EXERCISE BRIEF: Search the data for the string "card", and report each line where it is found.

Items listed in a dataset
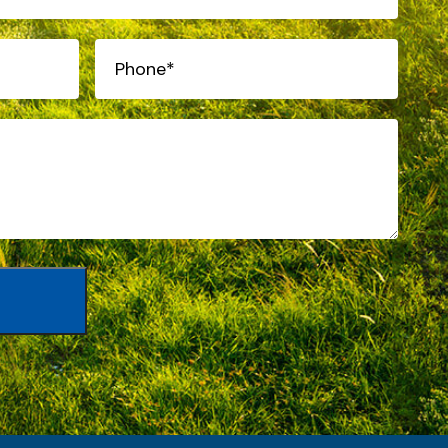
Phone*
(Required)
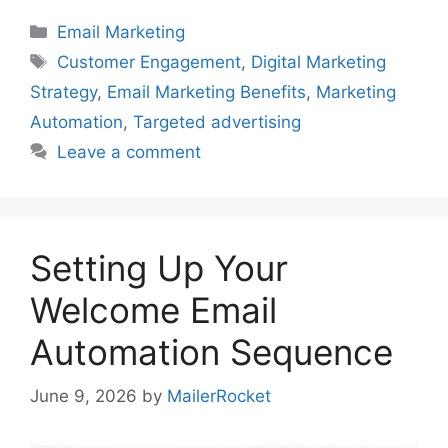
Categories
Email Marketing
Tags
Customer Engagement
,
Digital Marketing
Strategy
,
Email Marketing Benefits
,
Marketing
Automation
,
Targeted advertising
Leave a comment
Setting Up Your
Welcome Email
Automation Sequence
June 9, 2026
by
MailerRocket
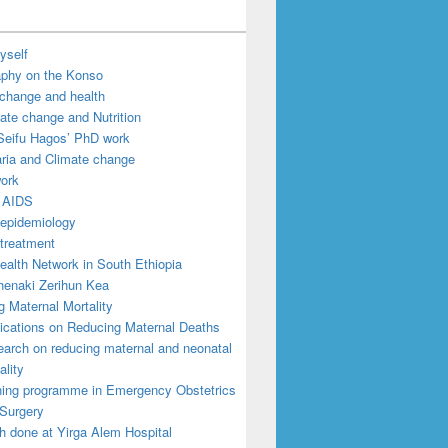
yself
aphy on the Konso
 change and health
ate change and Nutrition
Seifu Hagos’ PhD work
ria and Climate change
work
 AIDS
epidemiology
treatment
ealth Network in South Ethiopia
enaki Zerihun Kea
 Maternal Mortality
ications on Reducing Maternal Deaths
arch on reducing maternal and neonatal
ality
ning programme in Emergency Obstetrics
Surgery
h done at Yirga Alem Hospital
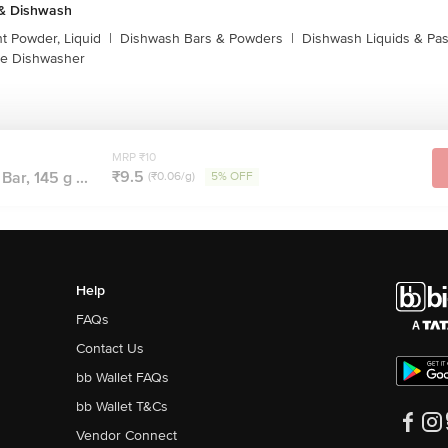
 & Dishwash
t Powder, Liquid
|
Dishwash Bars & Powders
|
Dishwash Liquids & Pa
e Dishwasher
MRP ₹10
₹9.5
ar, 145 g ...
(₹0.06/g)
5% OFF
Help
FAQs
Contact Us
bb Wallet FAQs
bb Wallet T&Cs
Vendor Connect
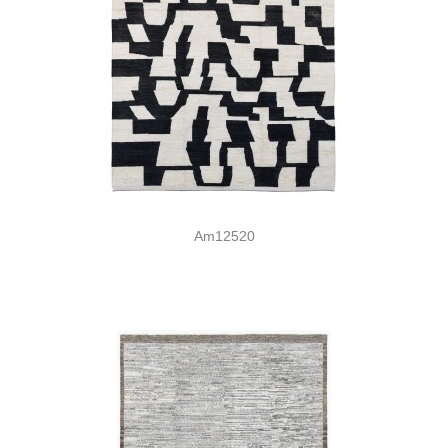
Am12520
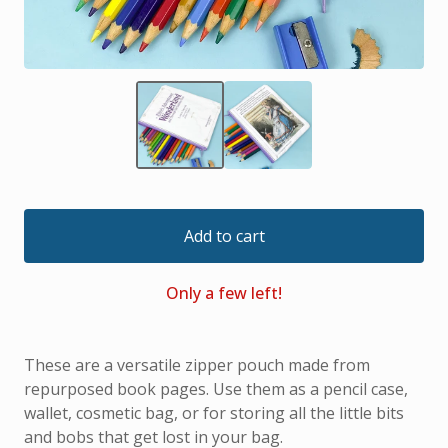
Add to cart
Only a few left!
These are a versatile zipper pouch made from
repurposed book pages. Use them as a pencil case,
wallet, cosmetic bag, or for storing all the little bits
and bobs that get lost in your bag.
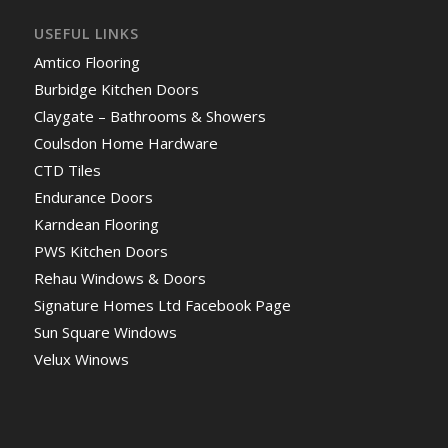
USEFUL LINKS
Amtico Flooring
Burbidge Kitchen Doors
Claygate – Bathrooms & Showers
Coulsdon Home Hardware
CTD Tiles
Endurance Doors
Karndean Flooring
PWS Kitchen Doors
Rehau Windows & Doors
Signature Homes Ltd Facebook Page
Sun Square Windows
Velux Winows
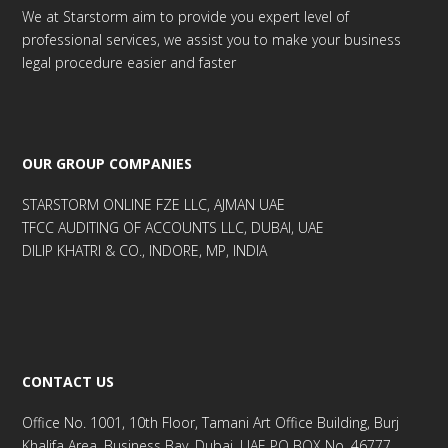
We at Starstorm aim to provide you expert level of
professional services, we assist you to make your business
legal procedure easier and faster
OUR GROUP COMPANIES
STARSTORM ONLINE FZE LLC, AJMAN UAE
TFCC AUDITING OF ACCOUNTS LLC, DUBAI, UAE
DILIP KHATRI & CO., INDORE, MP, INDIA
CONTACT US
Office No. 1001, 10th Floor, Tamani Art Office Building, Burj
Khalifa Area, Business Bay, Dubai, UAE PO BOX No. 46777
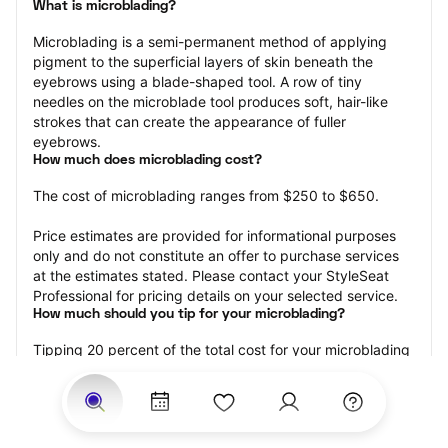
What is microblading?
Microblading is a semi-permanent method of applying 
pigment to the superficial layers of skin beneath the 
eyebrows using a blade-shaped tool. A row of tiny 
needles on the microblade tool produces soft, hair-like 
strokes that can create the appearance of fuller 
eyebrows.
How much does microblading cost?
The cost of microblading ranges from $250 to $650.
Price estimates are provided for informational purposes 
only and do not constitute an offer to purchase services 
at the estimates stated. Please contact your StyleSeat 
Professional for pricing details on your selected service.
How much should you tip for your microblading?
Tipping 20 percent of the total cost for your microblading 
appointment is the best rule of thumb to follow. Consider 
varying your tip based on the cleanliness of the 
professional’s working area, their friendliness, and your 
satisfaction with the results.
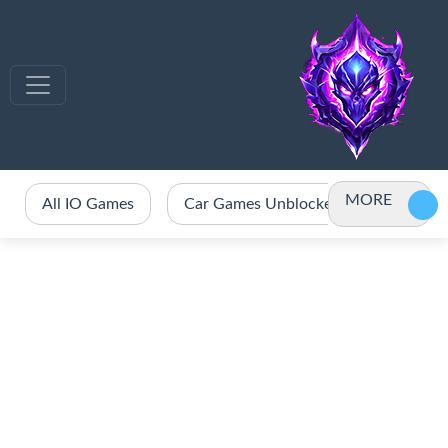
MORE
All IO Games
Car Games Unblocked
Crazy 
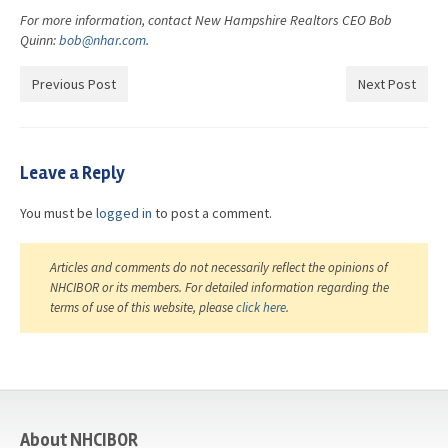
For more information, contact New Hampshire Realtors CEO Bob
Quinn:
bob@nhar.com
.
Previous Post
Next Post
Leave a Reply
You must be
logged in
to post a comment.
Articles and comments do not necessarily reflect the opinions of
NHCIBOR or its members. For detailed information regarding the
terms of use of this website, please
click here
.
casino
About NHCIBOR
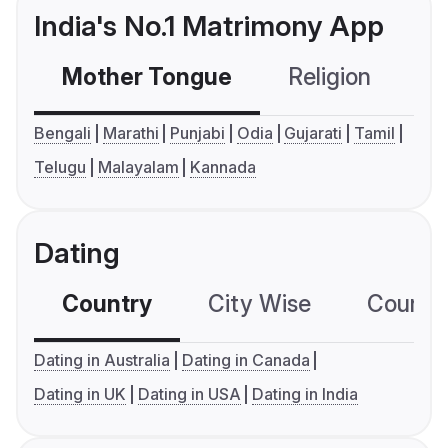
India's No.1 Matrimony App
Mother Tongue
Religion
C
Bengali
Marathi
Punjabi
Odia
Gujarati
Tamil
Telugu
Malayalam
Kannada
Dating
Country
City Wise
Country
Dating in Australia
Dating in Canada
Dating in UK
Dating in USA
Dating in India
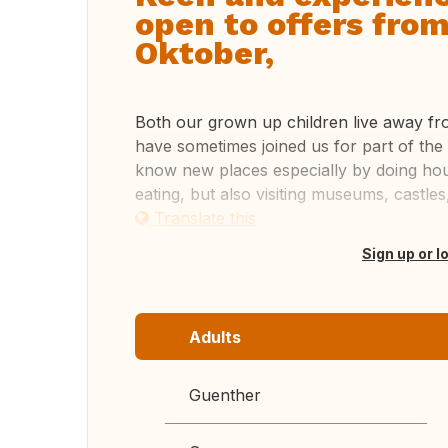
open to offers from
Oktober,
Both our grown up children live away fro
have sometimes joined us for part of the
know new places especially by doing ho
eating, but also visiting museums, castles, 
Translate this
Sign up or l
Adults
Guenther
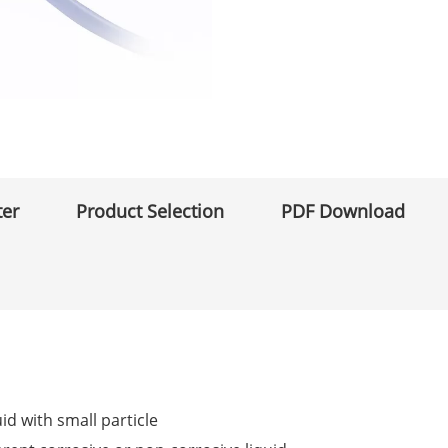
ter
Product Selection
PDF Download
uid with small particle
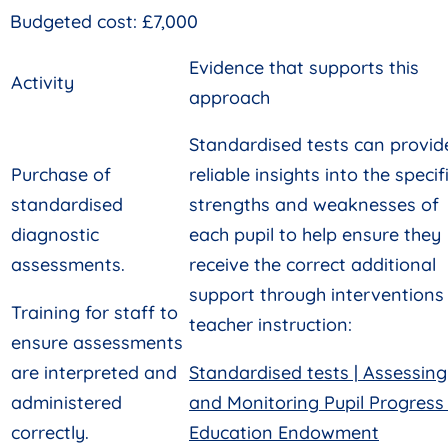
Budgeted cost: £7,000
Evidence that supports this
Activity
approach
Standardised tests can provid
Purchase of
reliable insights into the specif
standardised
strengths and weaknesses of
diagnostic
each pupil to help ensure they
assessments.
receive the correct additional
support through interventions
Training for staff to
teacher instruction:
ensure assessments
are interpreted and
Standardised tests | Assessing
administered
and Monitoring Pupil Progress 
correctly.
Education Endowment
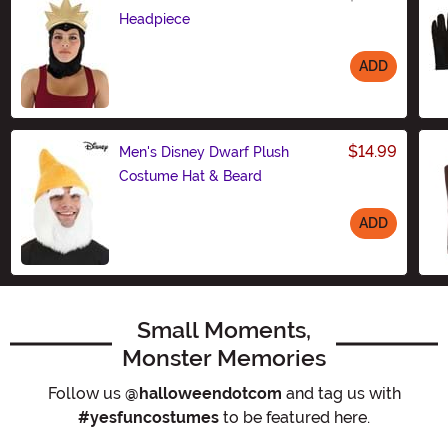
Headpiece
ADD
Size
$14.99
Men's Disney Dwarf Plush
Costume Hat & Beard
ADD
Size
Small Moments,
Monster Memories
Follow us
@halloweendotcom
and tag us with
#yesfuncostumes
to be featured here.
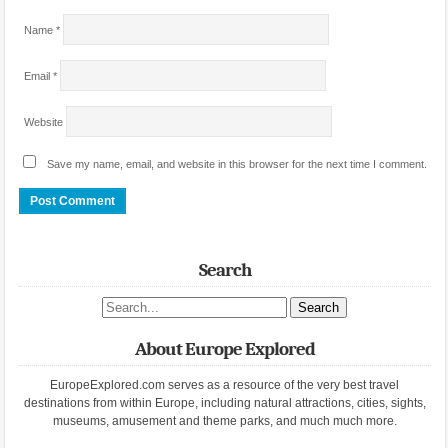
Name
*
Email
*
Website
Save my name, email, and website in this browser for the next time I comment.
Search
Search site
About Europe Explored
EuropeExplored.com serves as a resource of the very best travel
destinations from within Europe, including natural attractions, cities, sights,
museums, amusement and theme parks, and much much more.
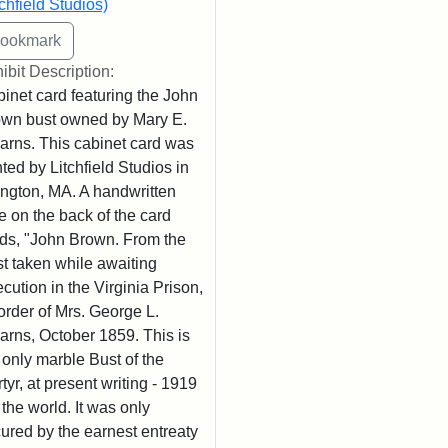
tchfield Studios)
ibit Description:
inet card featuring the John
wn bust owned by Mary E.
arns. This cabinet card was
nted by Litchfield Studios in
ington, MA. A handwritten
e on the back of the card
ds, "John Brown. From the
t taken while awaiting
cution in the Virginia Prison,
order of Mrs. George L.
arns, October 1859. This is
 only marble Bust of the
tyr, at present writing - 1919
n the world. It was only
ured by the earnest entreaty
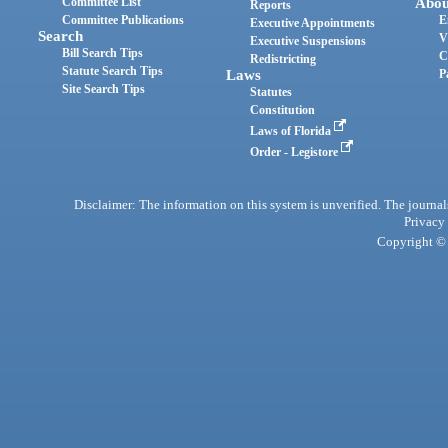
Committee List
Abou
Reports
Committee Publications
E
Executive Appointments
Search
V
Executive Suspensions
Bill Search Tips
C
Redistricting
Statute Search Tips
Laws
P
Site Search Tips
Statutes
Constitution
Laws of Florida
Order - Legistore
Disclaimer: The information on this system is unverified. The journals
Privacy
Copyright © 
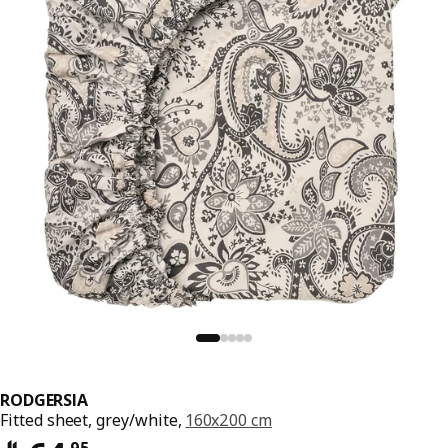
RODGERSIA
Fitted sheet, grey/white,
160x200 cm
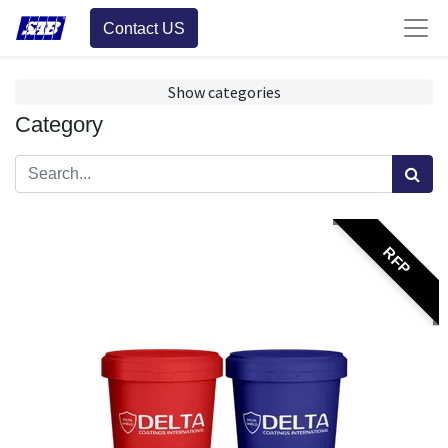
Contact US
Show categories
Category
RFP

WRITTEN SOLUTION:
inet card featuring the John
arns. This cabinet card was
e on the back of the card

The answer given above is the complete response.